**Exercise objective**
Exactly the lines from the line with "Email Address" through the final line of the records below, both ends included, are to be set down. Do not include pictures.

Dataset entries
[Start of Attachment]

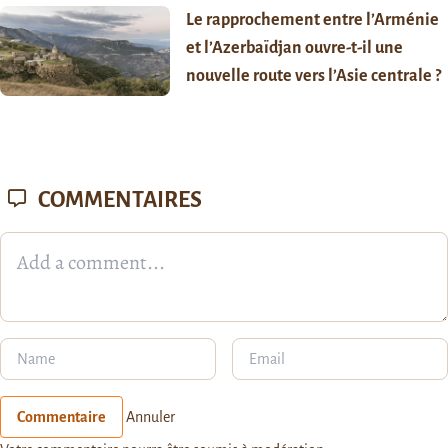
Le rapprochement entre l’Arménie
et l’Azerbaïdjan ouvre-t-il une
nouvelle route vers l’Asie centrale ?
COMMENTAIRES
Commentaire
Annuler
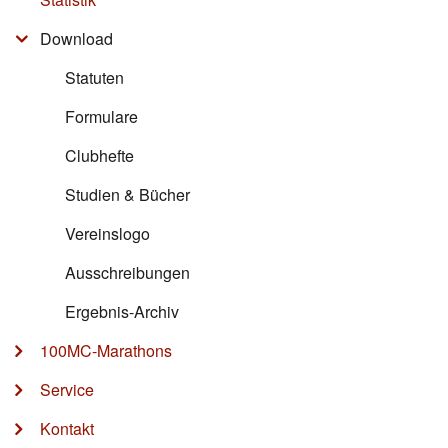
Download
Statuten
Formulare
Clubhefte
Studien & Bücher
Vereinslogo
Ausschreibungen
Ergebnis-Archiv
100MC-Marathons
Service
Kontakt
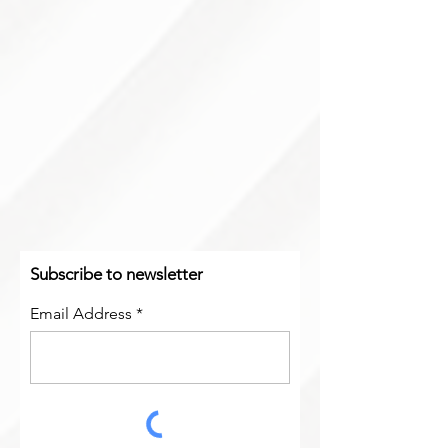
Subscribe to newsletter
Email Address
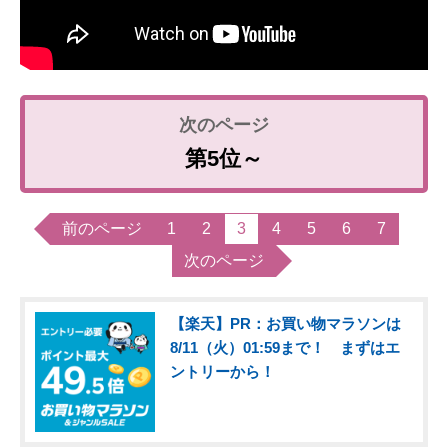
第5位～
前のページ
1
2
3
4
5
6
7
次のページ
【楽天】PR：お買い物マラソンは
8/11（火）01:59まで！ まずはエ
ントリーから！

[End of Attachment]

**Output below**
Email Address
第5位～
前のページ
1
2
3
4
5
6
7
次のページ
【楽天】PR：お買い物マラソンは
8/11（火）01:59まで！ まずはエ
ントリーから！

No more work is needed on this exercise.